--- Task data ---

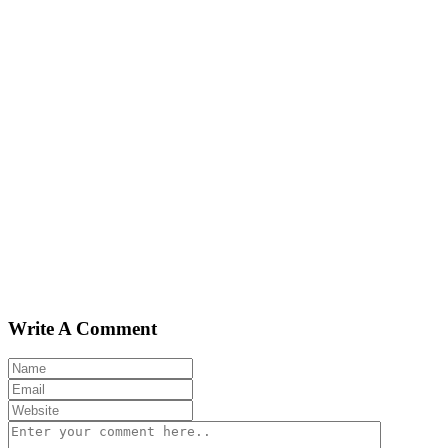
Write A Comment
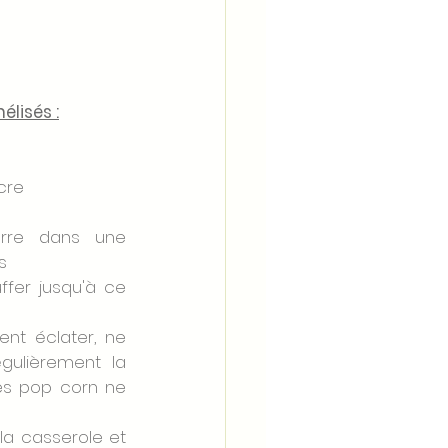
lisés :
cre
rre dans une 
s
ffer jusqu'à ce 
nt éclater, ne 
gulièrement la 
es pop corn ne 
la casserole et 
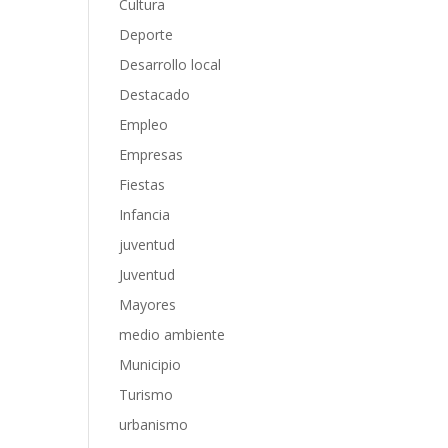
Cultura
Deporte
Desarrollo local
Destacado
Empleo
Empresas
Fiestas
Infancia
juventud
Juventud
Mayores
medio ambiente
Municipio
Turismo
urbanismo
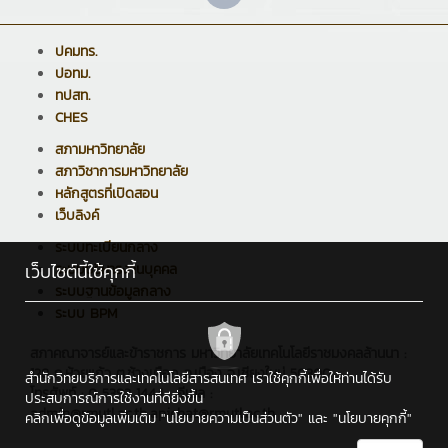
ปคมทร.
ปอทม.
ทปสท.
CHES
สภามหาวิทยาลัย
สภาวิชาการมหาวิทยาลัย
หลักสูตรที่เปิดสอน
เว็บลิงค์
ระบบทะเบียนกลาง
เว็บไซต์นี้ใช้คุกกี้
ระบบบริหารงานบุคคล
ระบบฐานข้อมูลกลาง
ระบบ BPM
สภาคณาจารย์และข้าราชการ มหาวิทยาลัยเทคโนโลยีราชมงคลล้านนา :
128 ถ.ห้วยแก้ว ต.ช้างเผือก อ.เมือง จ.เชียงใหม่ 50300
สำนักวิทยบริการและเทคโนโลยีสารสนเทศ เราใช้คุกกี้เพื่อให้ท่านได้รับ
โทรศัพท์ : 0 5392 1444 , อีเมล :
ประสบการณ์การใช้งานที่ดียิ่งขึ้น
admin@rmutl.ac.th,apichat@rmutl.ac.th
คลิกเพื่อดูข้อมูลเพิ่มเติม
"นโยบายความเป็นส่วนตัว"
และ
"นโยบายคุกกี้"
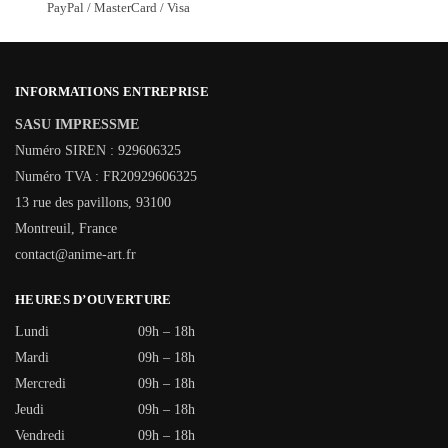
PayPal / MasterCard / Visa
INFORMATIONS ENTREPRISE
SASU IMPRESSME
Numéro SIREN : 929606325
Numéro TVA : FR20929606325
13 rue des pavillons, 93100
Montreuil, France
contact@anime-art.fr
HEURES D’OUVERTURE
Lundi
09h – 18h
Mardi
09h – 18h
Mercredi
09h – 18h
Jeudi
09h – 18h
Vendredi
09h – 18h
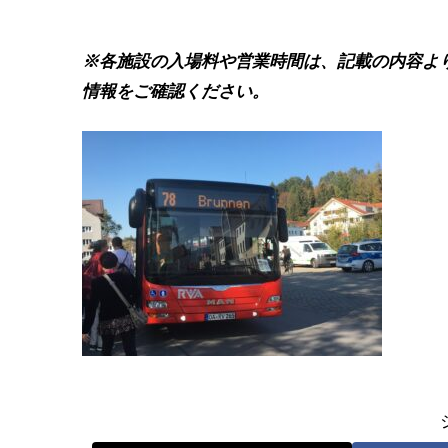
※各施設の入場料や営業時間は、記載の内容よ
情報をご確認ください。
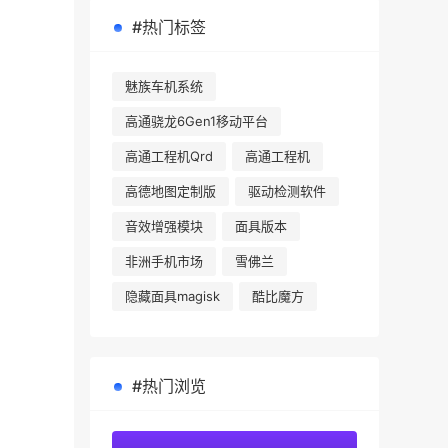
#热门标签
魅族车机系统
高通骁龙6Gen1移动平台
高通工程机Qrd
高通工程机
高德地图定制版
驱动检测软件
音效增强模块
面具版本
非洲手机市场
雪佛兰
隐藏面具magisk
酷比魔方
#热门浏览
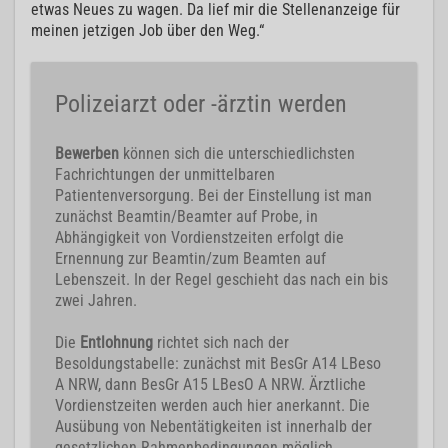
etwas Neues zu wagen. Da lief mir die Stellenanzeige für
meinen jetzigen Job über den Weg.“
Polizeiarzt oder -ärztin werden
Bewerben
können sich die unterschiedlichsten
Fachrichtungen der unmittelbaren
Patientenversorgung. Bei der Einstellung ist man
zunächst Beamtin/Beamter auf Probe, in
Abhängigkeit von Vordienstzeiten erfolgt die
Ernennung zur Beamtin/zum Beamten auf
Lebenszeit. In der Regel geschieht das nach ein bis
zwei Jahren.
Die
Entlohnung
richtet sich nach der
Besoldungstabelle: zunächst mit BesGr A14 LBeso
A NRW, dann BesGr A15 LBesO A NRW. Ärztliche
Vordienstzeiten werden auch hier anerkannt. Die
Ausübung von Nebentätigkeiten ist innerhalb der
gesetzlichen Rahmenbedingungen möglich.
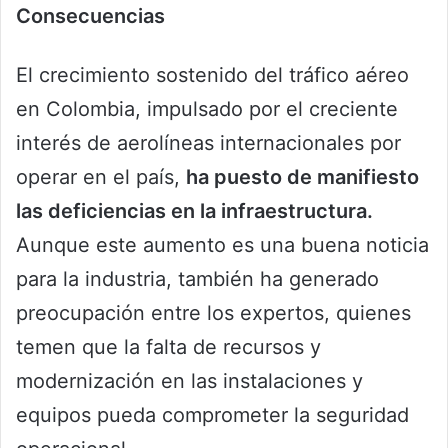
Consecuencias
El crecimiento sostenido del tráfico aéreo
en Colombia, impulsado por el creciente
interés de aerolíneas internacionales por
operar en el país,
ha puesto de manifiesto
las deficiencias en la infraestructura.
Aunque este aumento es una buena noticia
para la industria, también ha generado
preocupación entre los expertos, quienes
temen que la falta de recursos y
modernización en las instalaciones y
equipos pueda comprometer la seguridad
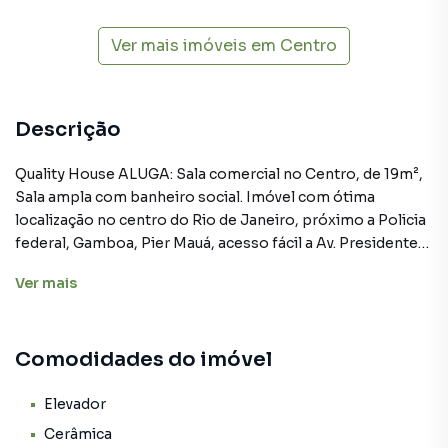
Ver mais imóveis em
Centro
Descrição
Quality House ALUGA: Sala comercial no Centro, de 19m²,
Sala ampla com banheiro social. Imóvel com ótima
localização no centro do Rio de Janeiro, próximo a Policia
federal, Gamboa, Pier Mauá, acesso fácil a Av. Presidente
Vargas, candelária, com amplo comércio diversificado ao
Ver
mais
redor. Condomínio com portaria em horário comercial.
Obs: Os valores das taxas (condomínio e encargos) são
aproximados e podem sofrer alterações. Agende sua visita
Comodidades do imóvel
por telefone ou Whatsapp. Quality House, 28 anos sendo
referência e sucesso no mercado imobiliário.
Elevador
Cerâmica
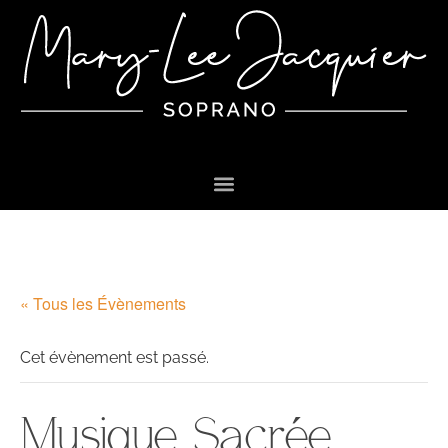
« Tous les Évènements
Cet évènement est passé.
Musique Sacrée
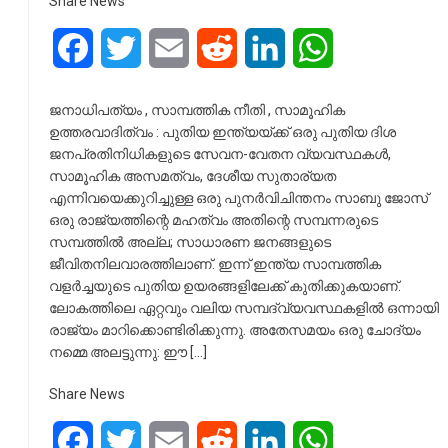
Share News
Facebook
Twitter
Email
Reddit
LinkedIn
WhatsApp
ജനാധിപത്യം , സാമ്പത്തിക നീതി , സാമൂഹിക
ഉത്തരവാദിത്വം : പുതിയ ഇന്ത്യയ്ക്ക് ഒരു പുതിയ ദിശ
ജനപ്രതിനിധികളുടെ സേവന-വേതന വ്യവസ്ഥകൾ,
സാമൂഹിക അസമത്വം, ദേശീയ സുതാര്യത
എന്നിവയെക്കുറിച്ചുള്ള ഒരു പുനർവിചിന്തനം സാബു ജോസ്
ഒരു രാജ്യത്തിന്റെ മഹത്വം അതിന്റെ സമ്പന്നരുടെ
സമ്പത്തിൽ അല്ല; സാധാരണ ജനങ്ങളുടെ
ജീവിതനിലവാരത്തിലാണ്. ഇന്ന് ഇന്ത്യ സാമ്പത്തിക
വളർച്ചയുടെ പുതിയ ഉയരങ്ങളിലേക്ക് കുതിക്കുകയാണ്.
ലോകത്തിലെ ഏറ്റവും വലിയ സമ്പദ്‌വ്യവസ്ഥകളിൽ ഒന്നായി
രാജ്യം മാറിക്കൊണ്ടിരിക്കുന്നു. അതേസമയം ഒരു ചോദ്യം
നമ്മെ അലട്ടുന്നു: ഈ […]
Share News
Facebook
Twitter
Email
Reddit
LinkedIn
WhatsApp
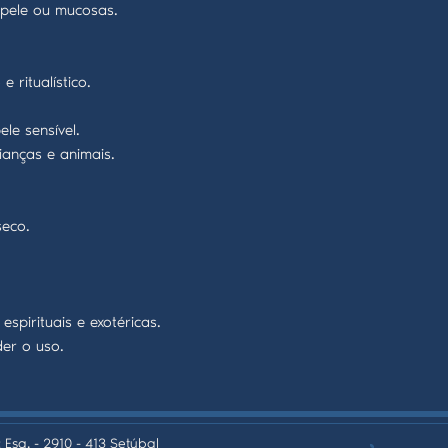
e pele ou mucosas.
 ritualístico.
le sensível.
ianças e animais.
seco.
espirituais e exotéricas.
der o uso.
 Esq. - 2910 - 413 Setúbal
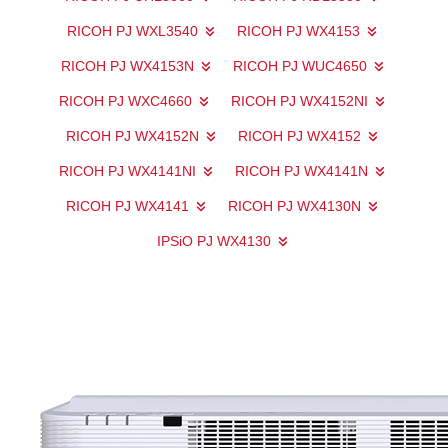
RICOH PJ WXL3540
RICOH PJ WX4153
RICOH PJ WX4153N
RICOH PJ WUC4650
RICOH PJ WXC4660
RICOH PJ WX4152NI
RICOH PJ WX4152N
RICOH PJ WX4152
RICOH PJ WX4141NI
RICOH PJ WX4141N
RICOH PJ WX4141
RICOH PJ WX4130N
IPSiO PJ WX4130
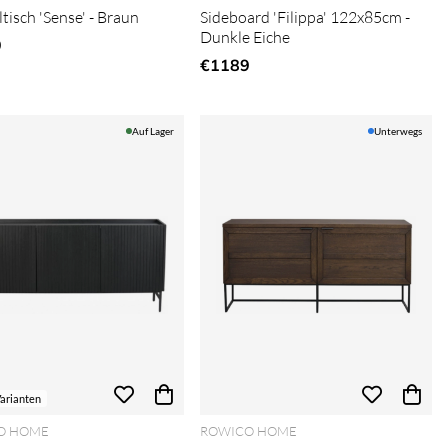
ltisch 'Sense' - Braun
Sideboard 'Filippa' 122x85cm -
Dunkle Eiche
9
€1189
Auf Lager
Unterwegs
arianten
O HOME
ROWICO HOME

---

§ **Task prompt**: Copy the lines above that hold the word "nach".

§ **Task output**:
Lebenszeit. In der Regel geschieht das nach ein bis
richtet sich nach der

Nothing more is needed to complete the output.